◆ Your objective: All of the entries below should be copied exactly as they appear.

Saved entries
•••••

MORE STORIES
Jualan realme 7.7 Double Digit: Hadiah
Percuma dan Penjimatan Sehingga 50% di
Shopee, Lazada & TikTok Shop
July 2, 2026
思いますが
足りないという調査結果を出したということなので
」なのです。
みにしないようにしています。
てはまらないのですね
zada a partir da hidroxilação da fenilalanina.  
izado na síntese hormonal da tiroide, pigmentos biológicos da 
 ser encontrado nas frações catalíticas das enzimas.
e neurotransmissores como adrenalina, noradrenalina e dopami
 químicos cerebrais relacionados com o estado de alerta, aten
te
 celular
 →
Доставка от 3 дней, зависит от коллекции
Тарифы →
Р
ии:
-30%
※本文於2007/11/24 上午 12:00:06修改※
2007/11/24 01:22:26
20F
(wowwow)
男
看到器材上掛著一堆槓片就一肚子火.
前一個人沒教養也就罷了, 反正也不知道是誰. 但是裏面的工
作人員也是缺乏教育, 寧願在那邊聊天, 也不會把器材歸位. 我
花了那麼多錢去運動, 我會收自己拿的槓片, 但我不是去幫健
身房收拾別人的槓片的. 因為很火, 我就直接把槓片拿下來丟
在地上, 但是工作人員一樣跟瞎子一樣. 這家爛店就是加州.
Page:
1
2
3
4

•••••

◆ Reply:
MORE STORIES
Jualan realme 7.7 Double Digit: Hadiah
Percuma dan Penjimatan Sehingga 50% di
Shopee, Lazada & TikTok Shop
July 2, 2026
思いますが
足りないという調査結果を出したということなので
」なのです。
みにしないようにしています。
てはまらないのですね
zada a partir da hidroxilação da fenilalanina.  
izado na síntese hormonal da tiroide, pigmentos biológicos da 
 ser encontrado nas frações catalíticas das enzimas.
e neurotransmissores como adrenalina, noradrenalina e dopami
 químicos cerebrais relacionados com o estado de alerta, aten
te
 celular
 →
Доставка от 3 дней, зависит от коллекции
Тарифы →
Р
ии:
-30%
※本文於2007/11/24 上午 12:00:06修改※
2007/11/24 01:22:26
20F
(wowwow)
男
看到器材上掛著一堆槓片就一肚子火.
前一個人沒教養也就罷了, 反正也不知道是誰. 但是裏面的工
作人員也是缺乏教育, 寧願在那邊聊天, 也不會把器材歸位. 我
花了那麼多錢去運動, 我會收自己拿的槓片, 但我不是去幫健
身房收拾別人的槓片的. 因為很火, 我就直接把槓片拿下來丟
在地上, 但是工作人員一樣跟瞎子一樣. 這家爛店就是加州.
Page:
1
2
3
4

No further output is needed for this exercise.